Apart from that it was LM399 .. I would presume it wasn't quite as good as LM399 proper, plastic case, shared zener and heater current on negative pin etc. But still quite OK. Probably cheaper and could be used in same schematic as LM399..
Also no housing around it as you have found. Valhalla obviously found this package a good choice in the 2703.
Would interesting to see how stable the reference actually is in the 2703.
Thanks for all your replies.
The TO-92 is labeld 3999
The schematics shows a 4-Pin device and it is labeld LM399H. Perhaps, a different version of the PCB.
I will take some measurements now, but I doubt it is the reference.
I've attached a measurement with 10V, 1kHz output. Measured by an Agilent 34401A.
The curve looks like there is a lot of disturbance, like really bad popcorn noise, maybe a bad connection somewhere.

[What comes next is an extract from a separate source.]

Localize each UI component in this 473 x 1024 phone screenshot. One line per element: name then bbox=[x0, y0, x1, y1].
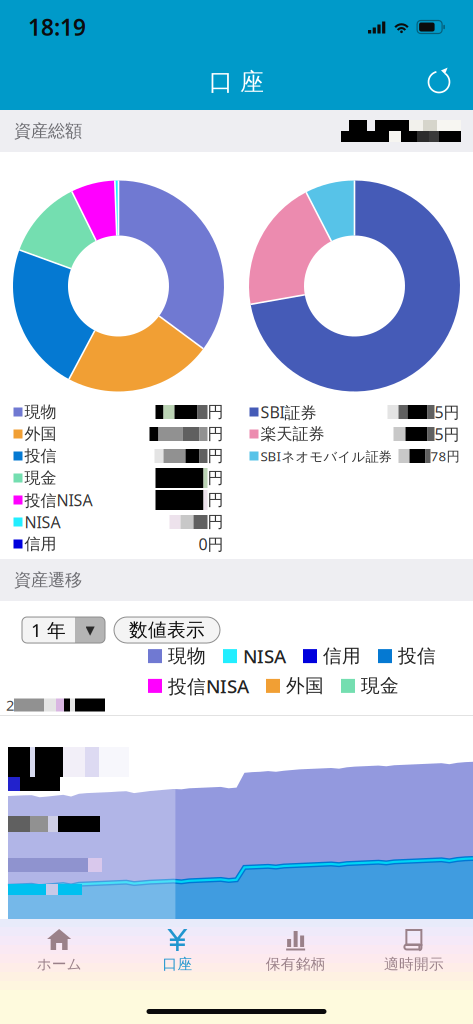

I would not replace the LM3999 with a "new" one - probably the higher quality LM399 is the better choice, even if this means adding an extra wire. I would expect to find suitable points to solder 4 Pin version as well - so more like an PCB with optional either LM3999 for a low cost version or a LM399 for the real thing.
I think the only reason for the LM3999 was for NS to be able to offer a heated zener reference in a cheap plastic package. The shared ground current between the heater and the zener is a problem due to lead resistance, solder joint, and PCB routing. It's also non hermetic.
As Kleinstein says, fitting an LM399 and running a separate heater ground wire back to a non current sensitive 0V point would be easy. The only requirement is that the heater ground must not go above the zener ground by more than a fraction of a diode drop (the parasitic substrate diode on the LM399).
As long as the two zener pads are maintained at equal temperature, there shouldn't be any additional thermocouple effects from adding a thin heater ground wire.